_Task directions_: Copy each line containing the word "victims" from the records that follow, please.

Segment Start: Supplied records

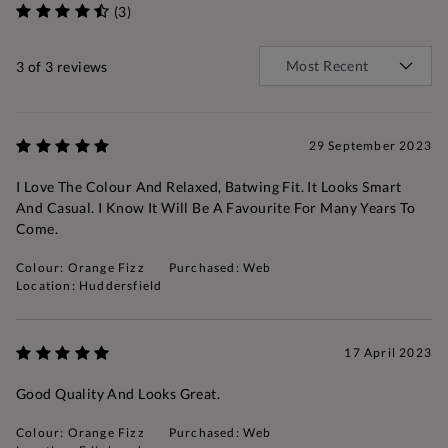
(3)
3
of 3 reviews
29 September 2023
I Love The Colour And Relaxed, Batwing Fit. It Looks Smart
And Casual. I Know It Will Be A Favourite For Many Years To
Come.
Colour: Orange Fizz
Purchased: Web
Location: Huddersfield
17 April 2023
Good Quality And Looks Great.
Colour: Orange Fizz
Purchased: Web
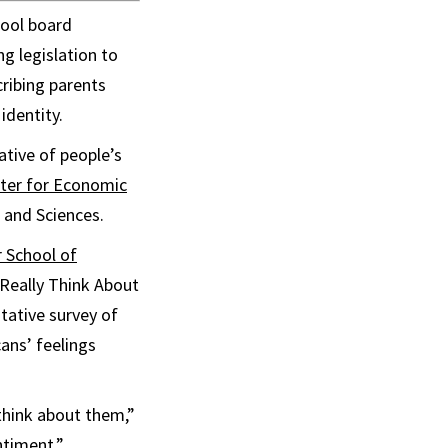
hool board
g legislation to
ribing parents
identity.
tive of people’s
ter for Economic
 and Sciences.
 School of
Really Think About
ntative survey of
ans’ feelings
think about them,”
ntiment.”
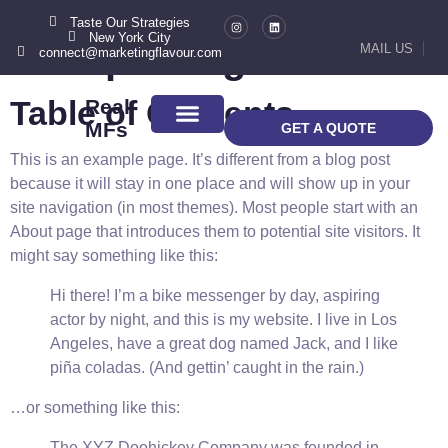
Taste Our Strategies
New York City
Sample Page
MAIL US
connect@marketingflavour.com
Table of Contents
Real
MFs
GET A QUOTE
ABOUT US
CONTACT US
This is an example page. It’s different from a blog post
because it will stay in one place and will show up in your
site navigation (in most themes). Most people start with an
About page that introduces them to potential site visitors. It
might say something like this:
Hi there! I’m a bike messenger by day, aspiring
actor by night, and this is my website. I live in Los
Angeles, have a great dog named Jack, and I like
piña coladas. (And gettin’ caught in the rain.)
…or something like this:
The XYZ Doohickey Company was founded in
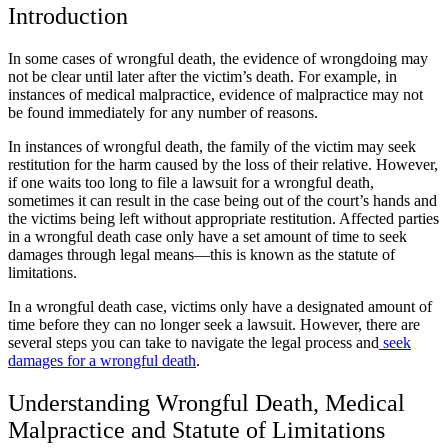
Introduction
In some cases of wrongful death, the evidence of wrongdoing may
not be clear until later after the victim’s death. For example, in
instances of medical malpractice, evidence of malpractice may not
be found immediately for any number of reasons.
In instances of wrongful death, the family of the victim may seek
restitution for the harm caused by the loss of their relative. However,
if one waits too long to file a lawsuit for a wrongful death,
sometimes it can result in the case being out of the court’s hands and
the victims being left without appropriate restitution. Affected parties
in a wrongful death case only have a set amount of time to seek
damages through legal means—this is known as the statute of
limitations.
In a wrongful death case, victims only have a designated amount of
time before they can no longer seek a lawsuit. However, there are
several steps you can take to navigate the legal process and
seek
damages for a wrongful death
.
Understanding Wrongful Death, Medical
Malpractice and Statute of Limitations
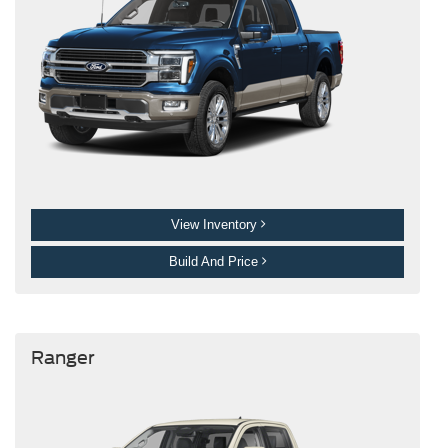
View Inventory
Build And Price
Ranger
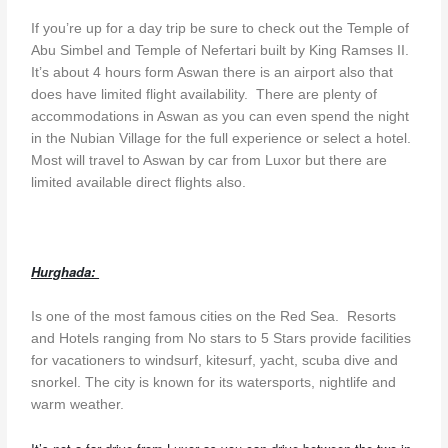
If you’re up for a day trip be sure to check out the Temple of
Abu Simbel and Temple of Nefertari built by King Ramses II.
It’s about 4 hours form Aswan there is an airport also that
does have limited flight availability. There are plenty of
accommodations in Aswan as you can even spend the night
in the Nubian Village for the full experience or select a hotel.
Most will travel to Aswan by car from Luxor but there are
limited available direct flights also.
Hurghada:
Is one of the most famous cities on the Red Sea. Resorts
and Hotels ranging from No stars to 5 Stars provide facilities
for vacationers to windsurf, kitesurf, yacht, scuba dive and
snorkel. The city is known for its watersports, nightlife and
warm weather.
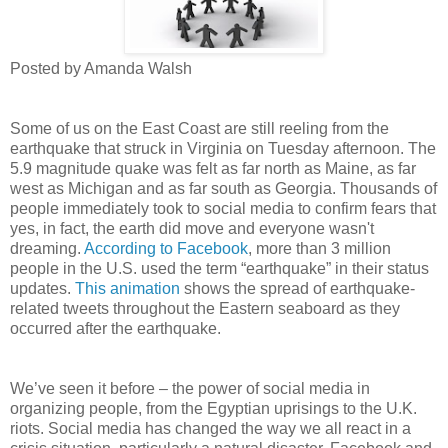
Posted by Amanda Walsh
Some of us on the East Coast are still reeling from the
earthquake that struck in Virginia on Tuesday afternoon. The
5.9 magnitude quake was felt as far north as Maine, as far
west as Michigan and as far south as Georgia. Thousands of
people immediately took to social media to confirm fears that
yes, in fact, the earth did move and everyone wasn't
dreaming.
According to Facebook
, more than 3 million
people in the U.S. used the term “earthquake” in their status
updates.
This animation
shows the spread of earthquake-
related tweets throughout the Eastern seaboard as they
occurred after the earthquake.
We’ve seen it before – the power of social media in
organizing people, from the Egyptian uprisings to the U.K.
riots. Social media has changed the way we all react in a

Segment End: Supplied records

_Output of the exercise_:
the victims being left without appropriate restitution. Affected parties
In a wrongful death case, victims only have a designated amount of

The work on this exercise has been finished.